La posizione dell'amministratore di fatto, destinatario delle norme incriminatrici della bancarotta fraudolenta, dunque, va determinata con riferimento alle disposizioni civilistiche che, regolando l'attribuzione della qualifica di imprenditore e di amministratore di diritto, costituiscono la parte precettiva di norme che sono sanzionate dalla legge penale.

La disciplina sostanziale si traduce, in via processuale, nell'accertamento di elementi sintomatici di gestione o cogestione della società, risultanti dall'organico inserimento del soggetto, quale "intraneus" che svolge funzioni gerarchiche e direttive, in qualsiasi momento dell' "iter" di organizzazione, produzione e commercializzazione dei beni e servizi - rapporti di lavoro con i dipendenti, rapporti materiali e negoziali con i finanziatori, fornitori e clienti - in qualsiasi branca aziendale, produttiva, amministrativa, contrattuale, disciplinare.

Peraltro l'accertamento degli elementi sintomatici di tale gestione o cogestione societaria costituisce oggetto di apprezzamento di fatto che è insindacabile in sede di legittimità, se sostenuto da motivazione congrua e logica.

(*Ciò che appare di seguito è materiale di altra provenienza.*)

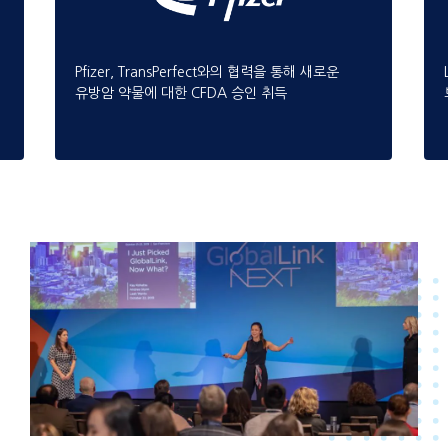
Pfizer, TransPerfect와의 협력을 통해 새로운
유방암 약물에 대한 CFDA 승인 취득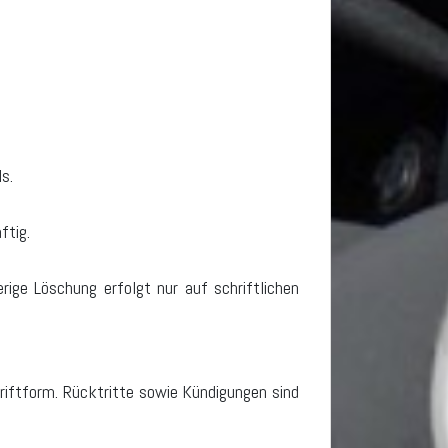
s.
ftig.
rige Löschung erfolgt nur auf schriftlichen
riftform. Rücktritte sowie Kündigungen sind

In conclusione può dunque affermarsi che in tema di bancarotta fraudolenta, i destinatari delle norme di cui alla Legge fallimentare, articoli 216 e 223, vanno individuati sulla base delle concrete funzioni esercitate, non già rapportandosi alle mere qualifiche formali ovvero alla rilevanza degli atti posti in essere in adempimento della qualifica ricoperta (Cassazione, sentenza del 13 aprile 2006, n. 19145).